Selain itu, Wilson juga mengingatkan bahwa UU Pers Nomor 40 Tahun 1999 secara tegas menjamin kemerdekaan pers. Oleh karena itu, ia mengajak seluruh organisasi jurnalis, pegiat media, dan masyarakat sipil untuk bersatu melawan segala bentuk kekerasan yang mengancam kebebasan pers.
“PPWI berdiri bersama Ambarita dan semua jurnalis Indonesia yang berjuang di garis depan. Kekerasan tidak boleh menjadi senjata untuk membungkam kebenaran,” pungkas Wilson.
Peristiwa pengeroyokan dan perampasan alat kerja yang dialami Jurnalis Ambarita memiliki implikasi hukum yang serius. Berdasarkan Kitab Undang-Undang Hukum Pidana (KUHP), tindakan para pelaku dapat dijerat dengan beberapa pasal, antara lain:
– Pasal 351 KUHP tentang penganiayaan, dengan ancaman pidana penjara hingga 5 tahun.
– Pasal 170 KUHP tentang pengeroyokan, dengan ancaman pidana penjara hingga 7 tahun.
– Pasal 365 KUHP tentang perampasan atau pencurian dengan kekerasan, dengan ancaman pidana penjara maksimal 9 tahun.
Selain itu, kasus ini juga berkaitan erat dengan Undang-Undang Nomor 40 Tahun 1999 tentang Pers. Dalam Pasal. 8 UU Pers disebutkan bahwa “Dalam melaksanakan profesinya, wartawan mendapat perlindungan hukum”. Artinya, segala bentuk intimidasi, kekerasan, maupun perampasan alat kerja jurnalis dapat dianggap sebagai pelanggaran terhadap kemerdekaan pers.
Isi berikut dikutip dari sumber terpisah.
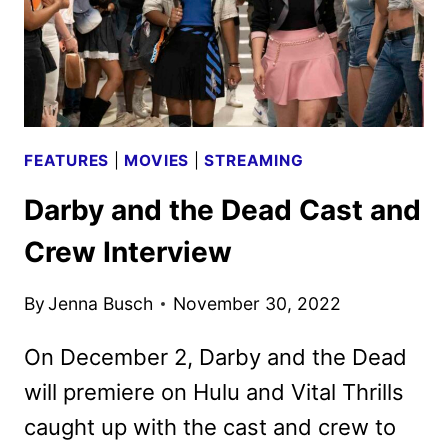
FEATURES
|
MOVIES
|
STREAMING
Darby and the Dead Cast and
Crew Interview
By
Jenna Busch
November 30, 2022
On December 2, Darby and the Dead
will premiere on Hulu and Vital Thrills
caught up with the cast and crew to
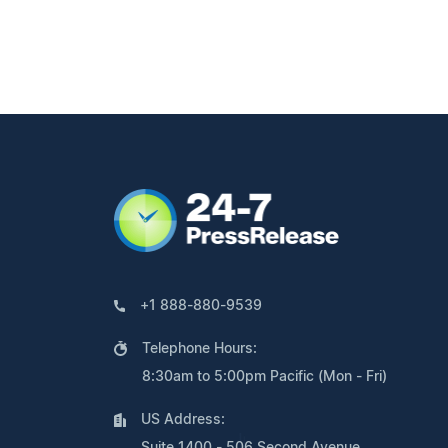
+1 888-880-9539
Telephone Hours:
8:30am to 5:00pm Pacific (Mon - Fri)
US Address:
Suite 1400 - 506 Second Avenue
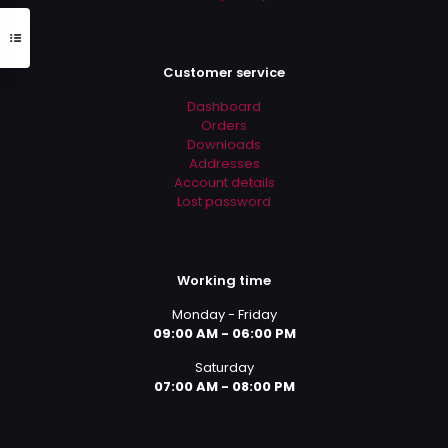
Customer service
Dashboard
Orders
Downloads
Addresses
Account details
Lost password
Working time
Monday - Friday
09:00 AM - 06:00 PM
Saturday
07:00 AM - 08:00 PM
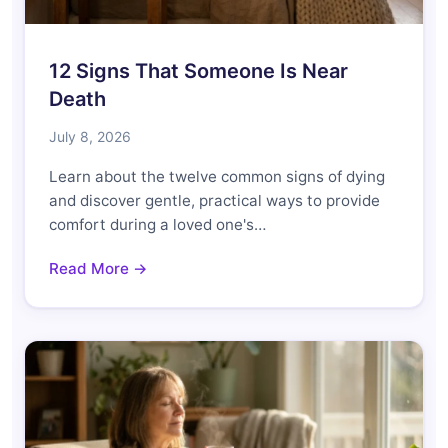
12 Signs That Someone Is Near
Death
July 8, 2026
Learn about the twelve common signs of dying
and discover gentle, practical ways to provide
comfort during a loved one's…
Read More →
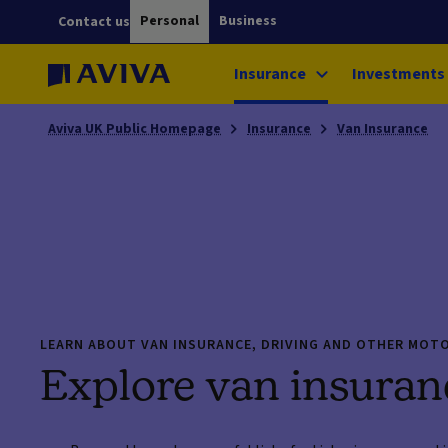
Personal
Business
Contact us
Insurance
Investments
Aviva UK Public Homepage
Insurance
Van Insurance
LEARN ABOUT VAN INSURANCE, DRIVING AND OTHER MOT
Explore van insuran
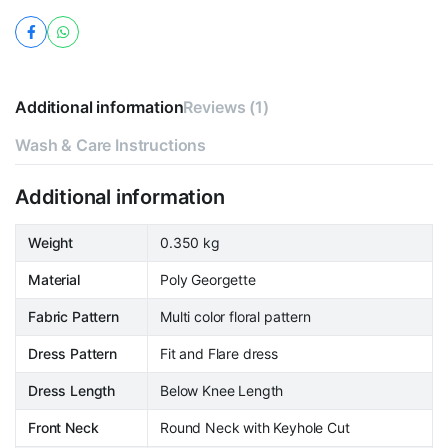
Additional information
Reviews (1)
Wash & Care Instructions
Additional information
Weight
0.350 kg
Material
Poly Georgette
Fabric Pattern
Multi color floral pattern
Dress Pattern
Fit and Flare dress
Dress Length
Below Knee Length
Front Neck
Round Neck with Keyhole Cut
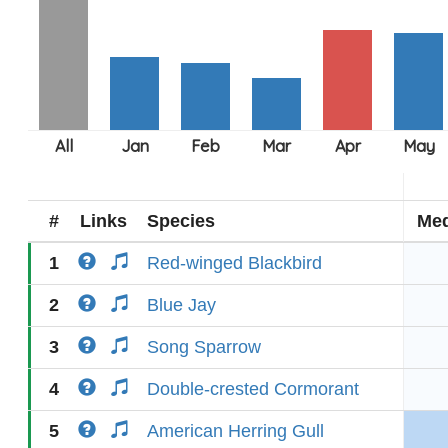
#
Links
Species
Med
1
Red-winged Blackbird
2
Blue Jay
3
Song Sparrow
4
Double-crested Cormorant
5
American Herring Gull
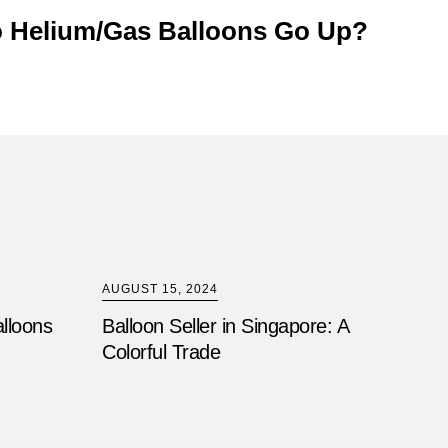
 Helium/Gas Balloons Go Up?
AUGUST 15, 2024
alloons
Balloon Seller in Singapore: A
Colorful Trade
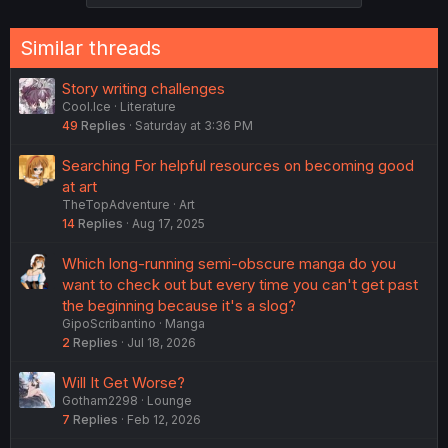
s
:
Similar threads
Story writing challenges
Cool.Ice
Literature
49
Replies
Saturday at 3:36 PM
Searching For helpful resources on becoming good
at art
TheTopAdventure
Art
14
Replies
Aug 17, 2025
Which long-running semi-obscure manga do you
want to check out but every time you can't get past
the beginning because it's a slog?
GipoScribantino
Manga
2
Replies
Jul 18, 2026
Will It Get Worse?
Gotham2298
Lounge
7
Replies
Feb 12, 2026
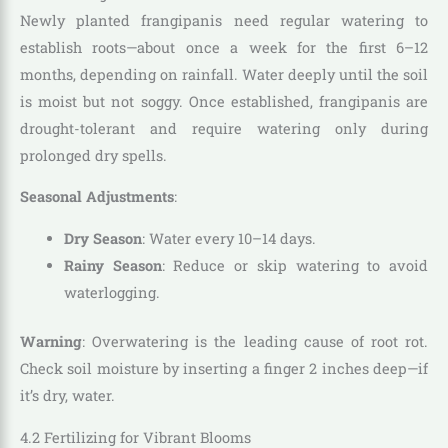
Newly planted frangipanis need regular watering to
establish roots—about once a week for the first 6–12
months, depending on rainfall. Water deeply until the soil
is moist but not soggy. Once established, frangipanis are
drought-tolerant and require watering only during
prolonged dry spells.
Seasonal Adjustments
:
Dry Season
: Water every 10–14 days.
Rainy Season
: Reduce or skip watering to avoid
waterlogging.
Warning
: Overwatering is the leading cause of root rot.
Check soil moisture by inserting a finger 2 inches deep—if
it’s dry, water.
4.2 Fertilizing for Vibrant Blooms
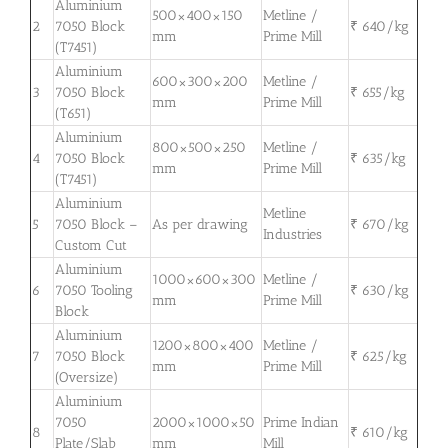
Aluminium
500×400×150
Metline /
2
7050 Block
₹ 640/kg
mm
Prime Mill
(T7451)
Aluminium
600×300×200
Metline /
3
7050 Block
₹ 655/kg
mm
Prime Mill
(T651)
Aluminium
800×500×250
Metline /
4
7050 Block
₹ 635/kg
mm
Prime Mill
(T7451)
Aluminium
Metline
5
7050 Block –
As per drawing
₹ 670/kg
Industries
Custom Cut
Aluminium
1000×600×300
Metline /
6
7050 Tooling
₹ 630/kg
mm
Prime Mill
Block
Aluminium
1200×800×400
Metline /
7
7050 Block
₹ 625/kg
mm
Prime Mill
(Oversize)
Aluminium
7050
2000×1000×50
Prime Indian
8
₹ 610/kg
Plate/Slab
mm
Mill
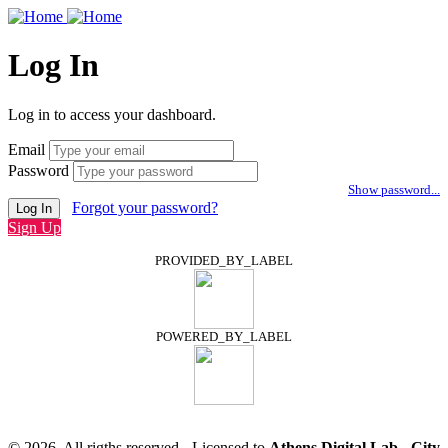
Log In
Log in to access your dashboard.
Email
Password
Show password...
Forgot your password?
Log In
Sign Up
PROVIDED_BY_LABEL
POWERED_BY_LABEL
© 2026, All rigths reserved - Licensed to
Athens Digital Lab - City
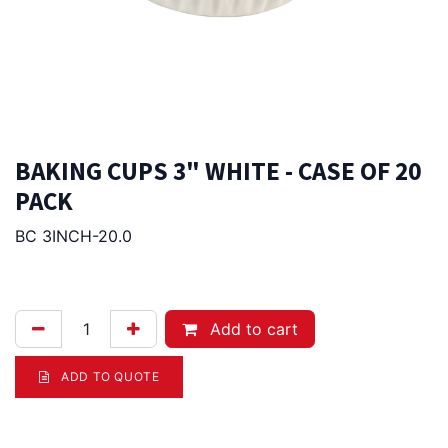
BAKING CUPS 3" WHITE - CASE OF 20
PACK
BC 3INCH-20.0
125.00
Afl.
Add to cart
ADD TO QUOTE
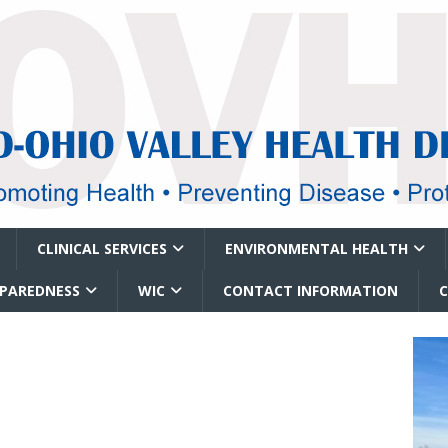
CLINICAL SERVICES
ENVIRONMENTAL HEALTH
EPAREDNESS
WIC
CONTACT INFORMATION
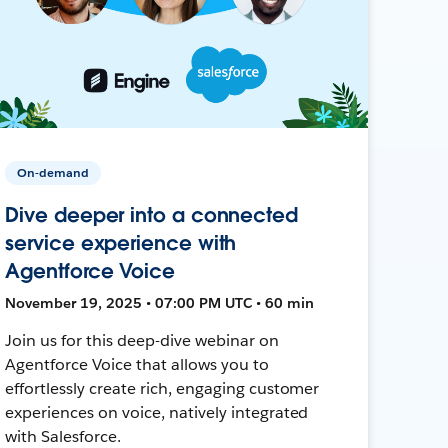
On-demand
Dive deeper into a connected
service experience with
Agentforce Voice
November 19, 2025 • 07:00 PM UTC • 60 min
Join us for this deep-dive webinar on
Agentforce Voice that allows you to
effortlessly create rich, engaging customer
experiences on voice, natively integrated
with Salesforce.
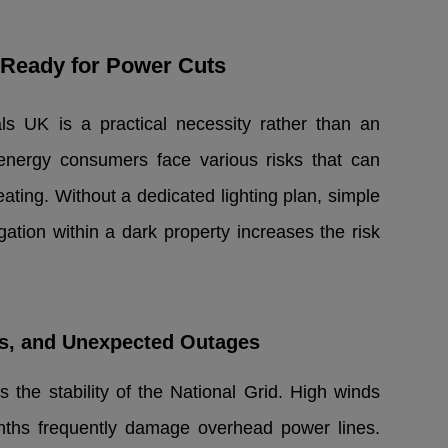
Ready for Power Cuts
ls UK is a practical necessity rather than an
energy consumers face various risks that can
eating. Without a dedicated lighting plan, simple
tion within a dark property increases the risk
es, and Unexpected Outages
s the stability of the National Grid. High winds
ths frequently damage overhead power lines.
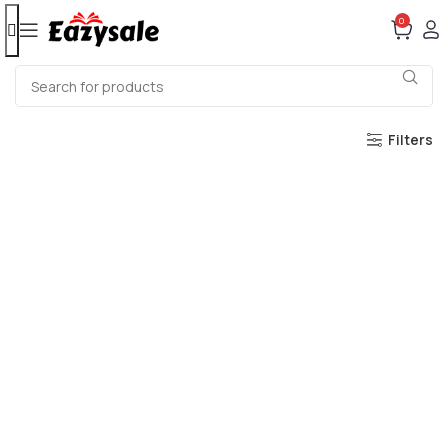
0
Filters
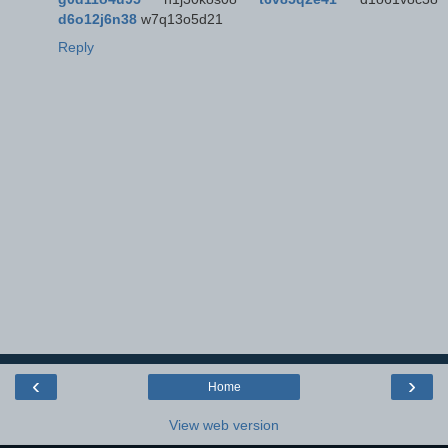
d6o12j6n38
w7q13o5d21
Reply
‹
›
Home
View web version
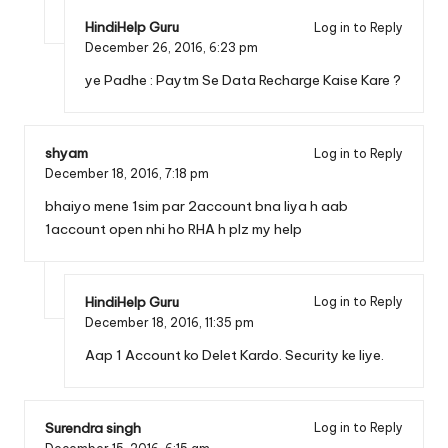
HindiHelp Guru
Log in to Reply
December 26, 2016,
6:23 pm
ye Padhe :
Paytm Se Data Recharge Kaise Kare ?
shyam
Log in to Reply
December 18, 2016,
7:18 pm
bhaiyo mene 1sim par 2account bna liya h aab
1account open nhi ho RHA h plz my help
HindiHelp Guru
Log in to Reply
December 18, 2016,
11:35 pm
Aap 1 Account ko Delet Kardo. Security ke liye.
Surendra singh
Log in to Reply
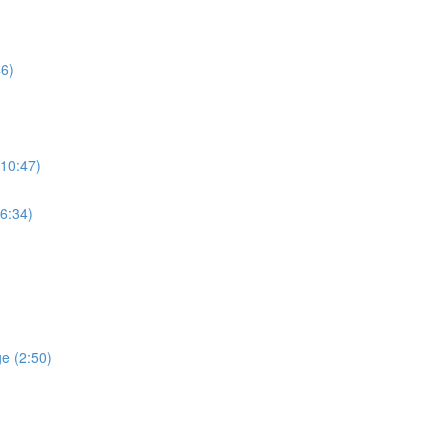
46)
(10:47)
(6:34)
ge (2:50)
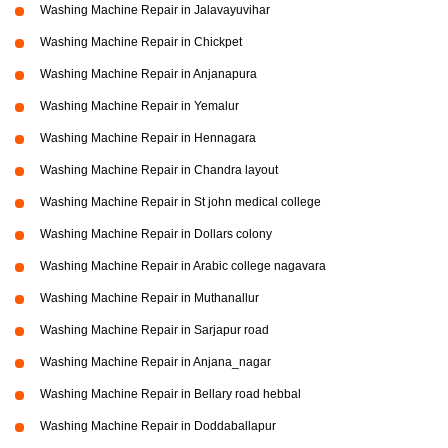
Washing Machine Repair in Jalavayuvihar
Washing Machine Repair in Chickpet
Washing Machine Repair in Anjanapura
Washing Machine Repair in Yemalur
Washing Machine Repair in Hennagara
Washing Machine Repair in Chandra layout
Washing Machine Repair in St john medical college
Washing Machine Repair in Dollars colony
Washing Machine Repair in Arabic college nagavara
Washing Machine Repair in Muthanallur
Washing Machine Repair in Sarjapur road
Washing Machine Repair in Anjana_nagar
Washing Machine Repair in Bellary road hebbal
Washing Machine Repair in Doddaballapur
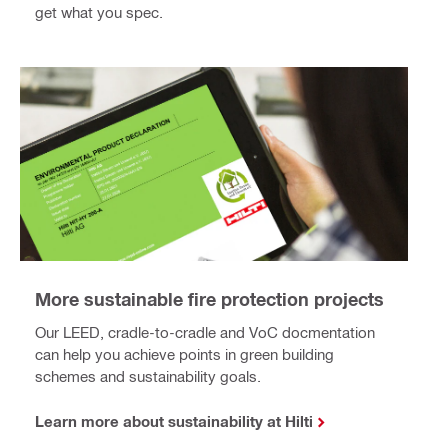
get what you spec.
More sustainable fire protection projects
Our LEED, cradle-to-cradle and VoC docmentation
can help you achieve points in green building
schemes and sustainability goals.
Learn more about sustainability at Hilti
Para pakar hukum pers menegaskan, setiap tindakan yang menghalangi kerja jurnalistik dapat dijerat dengan Pasal. 18 ayat (1) UU Pers, yang menyatakan:
“Barang siapa yang dengan sengaja melakukan tindakan yang berakibat menghambat atau menghalangi pelaksanaan ketentuan Pasal 4 ayat (2) dan ayat (3) dipidana dengan pidana penjara paling lama 2 tahun atau denda paling banyak Rp. 500 juta”.
Dengan demikian, para pelaku bukan hanya dapat diproses melalui KUHP, tetapi juga melalui UU Pers sebagai lex specialis yang memberikan jaminan perlindungan khusus bagi wartawan. (Red/Alfi).